Se você usou um estático ou entende o porquê de ele estar ali, muito provavelmente você conhece um pouco da cultura gay. "É uma forma de identificação mútua dentro de um grupo", resume. "Quando eu tô conversando com amigos e é interessante a gente ter códigos que não fariam sentido para um outsider. [...] É uma coisa que seria engraçada pra minha mãe, mas quando você leva isso para a internet é quase como um contrato social, uma forma de estabelecer na conversa uma coisa meio 'eu sei e você sabe o que significa'."
Mas o estático só faz sentido dentro da comunidade LGBTQAI+? Para Aparecida e João, todos os nichos têm um estático para chamar de seu, inclusive entre os fanáticos por futebol.
A própria Aparecida elegeu uma imagem pixelada de Abel Ferreira, treinador do Palmeiras, para hiperfocar nas suas redes sociais. "Tem a galera do futebol com seus próprios estáticos, eles falam mal de estático da Gretchen mas não conseguem ver que eles também têm seus próprios ícones", afirma. Já Matheus é mais sucinto quanto à existência de estáticos héteros: "Não existe, lamento!"
Divas do estático gay
Ainda que qualquer pessoa esteja sujeita a se tornar um estático em algum momento da vida online, há algumas que reinam invictas como rainhas do estático. Grande parte são celebridades brasileiras femininas, como Gretchen, a youtuber Tulla Luana, Mulher Pepita e, recentemente, Rita Cadillac.

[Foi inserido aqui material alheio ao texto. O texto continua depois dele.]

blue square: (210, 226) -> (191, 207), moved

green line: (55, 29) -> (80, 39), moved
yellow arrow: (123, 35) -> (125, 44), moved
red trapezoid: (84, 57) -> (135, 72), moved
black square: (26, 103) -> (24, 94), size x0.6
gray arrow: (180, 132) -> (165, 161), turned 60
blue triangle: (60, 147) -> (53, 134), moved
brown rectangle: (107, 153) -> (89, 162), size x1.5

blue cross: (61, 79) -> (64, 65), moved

Gretchen, cantora e rainha do rebolado, inclusive, está nas origens do estático gay. Mais de uma década atrás, quando as redes sociais ainda estavam engatinhando na internet brasileira, lá estavam os membros da comunidade gay fã de música pop desbravando esse estranho território com um intuito em comum: discutir sobre cultura pop.
"O estático é muito usado pelos gays na internet porque é um lance que vem lá do MSN e Orkut, onde tinha comunidades para discussão de música e divas pop e começaram a utilizar essas imagens nas comunidades. Na comunidade da Jovem Pan — que não tinha nada a ver com a rádio — tinham muitos gays usando imagens para discutir música e divas pop", relembra Aparecida.

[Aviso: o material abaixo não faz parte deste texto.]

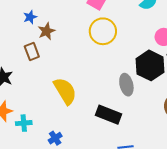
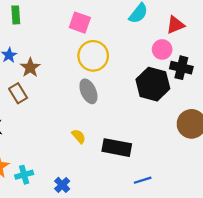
gray ellipse: (126, 85) -> (88, 91), moved
yellow semicircle: (65, 91) -> (79, 136), moved, size x0.5

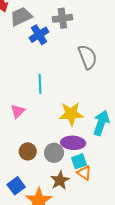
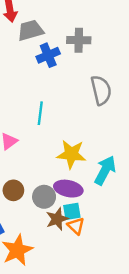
brown star: (60, 180) -> (57, 219), moved

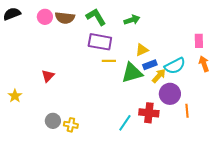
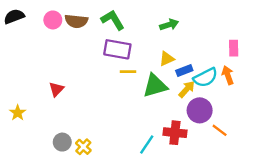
green arrow: (132, 20) -> (169, 25), moved
orange arrow: (204, 64) -> (228, 75), moved
blue rectangle: (150, 65) -> (184, 70), moved
orange line: (187, 111) -> (220, 130), turned -48
yellow cross: (71, 125) -> (83, 147), turned 32

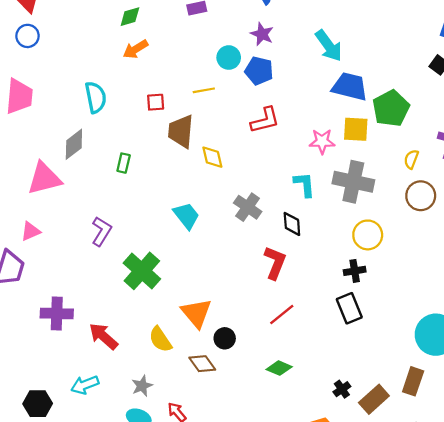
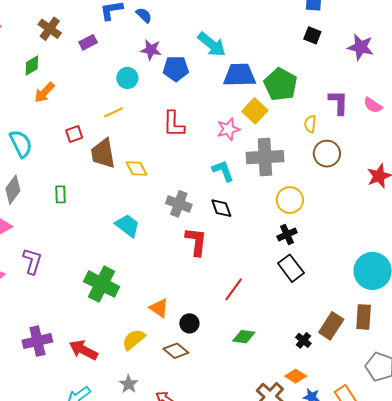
blue pentagon: (259, 71) -> (176, 69), moved
red L-shape: (265, 120) -> (174, 124), turned 120
yellow square: (356, 129) -> (255, 111), turned -35
purple L-shape: (102, 231) -> (32, 261), moved
red L-shape: (275, 263) -> (196, 242), moved
orange triangle: (196, 313) -> (159, 308), size x0.7
yellow semicircle: (160, 339) -> (134, 339), turned 100
brown rectangle: (374, 399) -> (331, 326), moved

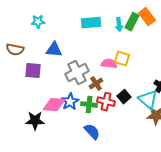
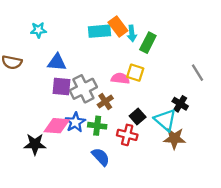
orange rectangle: (147, 17) -> (118, 27), moved
green rectangle: (132, 22) -> (148, 43), moved
purple square: (33, 71) -> (61, 86), moved
red cross: (106, 102) -> (127, 135), moved

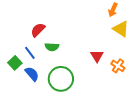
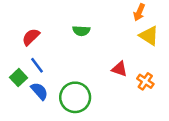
red semicircle: (38, 30) -> (31, 37), moved
green semicircle: (52, 47) -> (81, 31), moved
red triangle: (97, 56) -> (119, 69), turned -40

A partir da falecida comunidade Jovem Pan do Orkut surgiu uma comunidade essencial para o fenômeno dos estáticos: o fórum Pandlr, que hoje opera em um site independente para milhares de usuários. Foi nos milhões de tópicos discutindo música e cultura pop que Gretchen, no formato de GIF, ascendeu como diva do estático.
Até hoje, mesmo com outras celebridades disputando o pódio, Gretchen segue sendo uma unanimidade. "Gosto muito dos estáticos da Gretchen, porque temos registros dela vivendo todas as situações possíveis e imagináveis, e ela é muito carismática e expressiva", justifica Matheus.
O que faz do estático especial é também a exaltação de figuras obscuras ou consideradas rasteiras para a cultura. Dificilmente, segundo João, imagens de baixa qualidade de celebridades globais são dignas de serem difundidas como estáticos gays. O que importa são momentos únicos do entretenimento brasileiro. "Tem que ser uma Nicole Puzzi e não Nicole Kidman."